Municipal law enforcement attended Trinity Bible Chapel over the weekend for 'observational purposes'
TrinityBible1
Trinity Bible Chapel in Woolwich

Trinity Bible Chapel held more in-person gatherings over the weekend as the province remains under a stay-at-home order.

Currently, religious gatherings are able to hold services at 15 per cent capacity. 

According to Regional Chair Karen Redman Friday morning's COVID-19 media briefing, the church is able to hold just under 600 people, meaning capacity under current stay-at-home orders would be 86. 

A Region of Waterloo spokesperson said bylaw staff was on-site over the weekend.

"Municipal law enforcement staff were on-site at Trinity Bible Chapel yesterday in an observational capacity and the investigation is ongoing. There were no charges laid at this time." 

The most recent charges that were laid against the church and Pastor Jacob Rheaume came after gatherings were held for Easter Sunday.

Around 300 people attended those gatherings on Sunday, April 4, and those charges were in relation to holding large gatherings exceeding the provincial order.

Mayor of Woolwich Township Sandy Shantz is reiterating the importance of following public health guidelines, something that's been said many times over the course of the pandemic.
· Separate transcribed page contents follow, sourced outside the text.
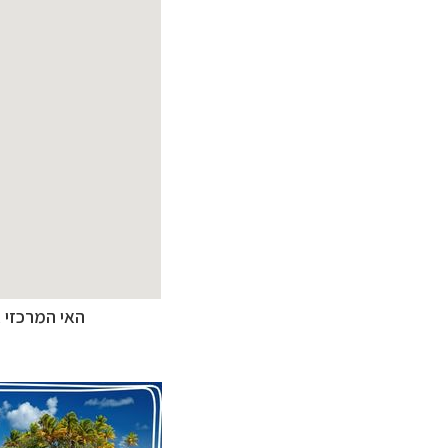
תכנון
טיולים לפו
האי המרכזי א
תכנון
טיולים
לאוסט
תכנון
טיולים לדרו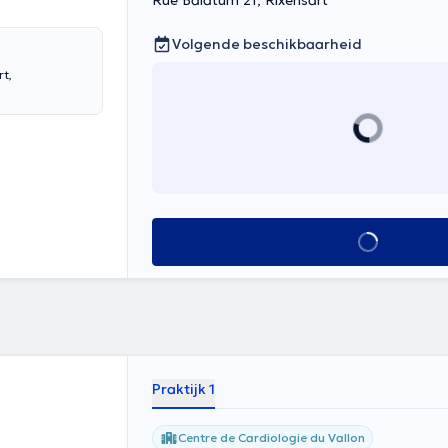
Rue Balatum 21, Rixensart
Volgende beschikbaarheid
rt,
Alles zien
Praktijk 1
Centre de Cardiologie du Vallon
"The new variant is much more contagious and transmissible than the old one, and we're seeing more and more of those cases. To get us through the next few months especially, we really need to adhere to the public health guidelines and just do our very best. I know it's difficult for a lot of people in a lot of ways, but we have to hang tough and get through this (...) these are professional people who understand how viruses react in a pandemic, and who study this and give us their very best guidance. And, so, it's up to us to follow it, and try to keep each other safe, and to get through this and come out the other side in a good way." 

Shantz said she doesn't know how much stronger the statements that have been issued can get to stop the gatherings.

"I don't know what stronger statements can be made. The statements have all been made, charges are being laid as they are (...) I just wish that people would appreciate the importance of helping each other out in this way. I know many churches, most churches, and religious institutions, have found ways to support each other, to gather, to worship together - without physically gathering. While I understand it's difficult, it's just what we have to do right now to get through this."

Shantz adds she has received complaints from residents of Woolwich Township about Trinity Bible Chapel continuing to hold gatherings indoors that are in violation of current provincial orders. 

"People aren't happy," she said, "they feel that their health is being put at risk by people gathering in groups like this, whether it's a church or any other organization or group that's gathering. It's really putting people at risk. One person can transmit to very many people, and if you're in a group, that just becomes exponential." 

Back in January, when the region was under a stay-at-home order, the church held two in-person services that led to six church elders and Pastor Jacob Reaume all facing charges under the Reopening Ontario Act.

After those services were held, the Attorney General filed contempt of court proceedings where the church and its leaders were ordered to pay a total of $83,000 in fines as well as the government's court costs.

EDITOR'S NOTE: KitchenerToday does not permit comments on court stories.